We started down the main drag, and we didn’t go far at all when grandma started a slow meandering weave across the lanes. Fortunately traffic was light, as it was getting late, but there was enough traffic around us that we were quickly noticed. As we wandered over to the right, a pickup truck peeled out from behind us, pulled around in front, and stopped right in front of our car, forcing Grandma to stop. The door swung open, and out jumped an angry young man, Hell bent for leather and no doubt expecting to confront a drunk at the wheel. He stormed up to our car as Grandma rolled down the window, and his words were stillborn as his anticipated drunk driver inexplicably transformed into a little old lady, a nun, a little boy, and his dog. His mouth hung slack for a moment, until he finally found new words. “Are you alright?”
Grandma looked down and said softly, “No.”
The man went back to his truck, and spoke with the passenger who was riding with him. Then he came back and offered — in the “won’t take ‘No’ for an answer” sense — to drive us home. His girlfriend would drive his truck.
So we got home, and nobody was killed. The man was, at Grandma’s insistence, convinced to accept $50 for his troubles, and we told the story to my parents when they got home. The next morning Mom went over to Grandma’s and found her climbing into her car to go to the bank — which plan Mom immediately nixed. Grandma was acting normal again, seemed perfectly lucid, and didn’t really remember the night before.

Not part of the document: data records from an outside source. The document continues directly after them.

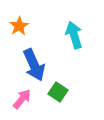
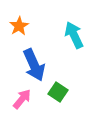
cyan arrow: rotated 8 degrees counterclockwise
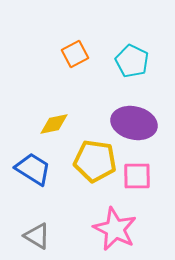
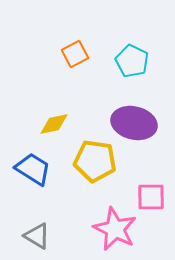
pink square: moved 14 px right, 21 px down
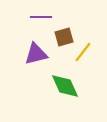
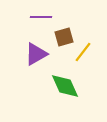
purple triangle: rotated 15 degrees counterclockwise
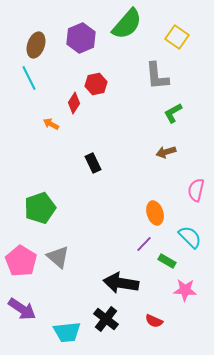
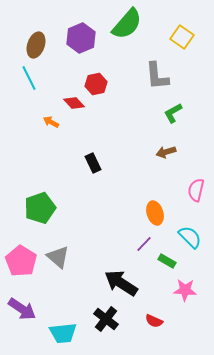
yellow square: moved 5 px right
red diamond: rotated 75 degrees counterclockwise
orange arrow: moved 2 px up
black arrow: rotated 24 degrees clockwise
cyan trapezoid: moved 4 px left, 1 px down
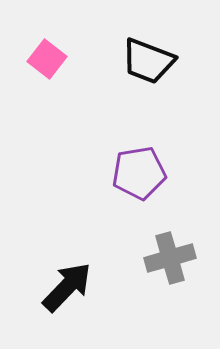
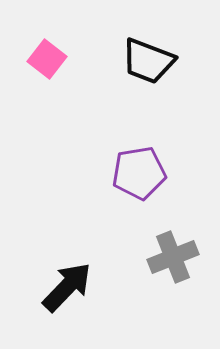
gray cross: moved 3 px right, 1 px up; rotated 6 degrees counterclockwise
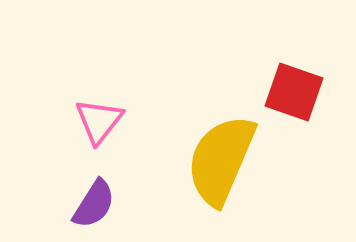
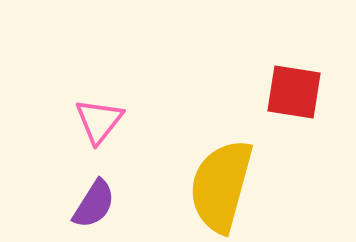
red square: rotated 10 degrees counterclockwise
yellow semicircle: moved 26 px down; rotated 8 degrees counterclockwise
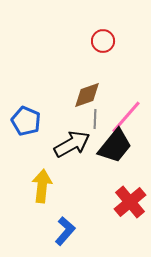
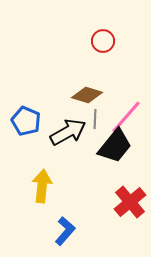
brown diamond: rotated 36 degrees clockwise
black arrow: moved 4 px left, 12 px up
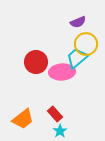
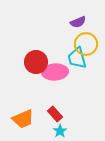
cyan trapezoid: rotated 65 degrees counterclockwise
pink ellipse: moved 7 px left
orange trapezoid: rotated 15 degrees clockwise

My grandmother passed away a few months later, of complications from kidney failure.
I’m not really sure why it felt important to tell this story. I’ve certainly told it verbally any number of times within my family, and Sister M_____ was always quick to remember it, when we had a comfortable distance from Grandma’s passing and could laugh at her “famous last ride”. I think about the differences in the ends of their lives — Grandma’s mind went fairly quickly, and she passed away soon thereafter. Sister on the other hand has had a slow descent to senility. There is nothing particularly wrong with her, other than the normal ravages of old age; but it can be painful to think of her sitting there, at her life’s end but suspended in that moment. She was a world traveler (who crawled through the Pyramids but never did get to Australia). She was (and still is, considering) a bright personality, quick to find the humor in a situation. She was caring, and loving, and thoughtful. She will most likely never really experience anything more in her life, beyond vague feelings of the slow passing of time. She doesn’t know her friends; she doesn’t know her family; she may or may not recognize the faces of the people who take such care of her every day. (She is living in what amounts to an “old Sisters’ home”, and it is obvious that they do take good care of her — that at least is comforting to know.)
I just wish that there were some way to remind her of what was. To remind her who I am, and more importantly, who she is. To make sure that she remembers that she is loved, and why.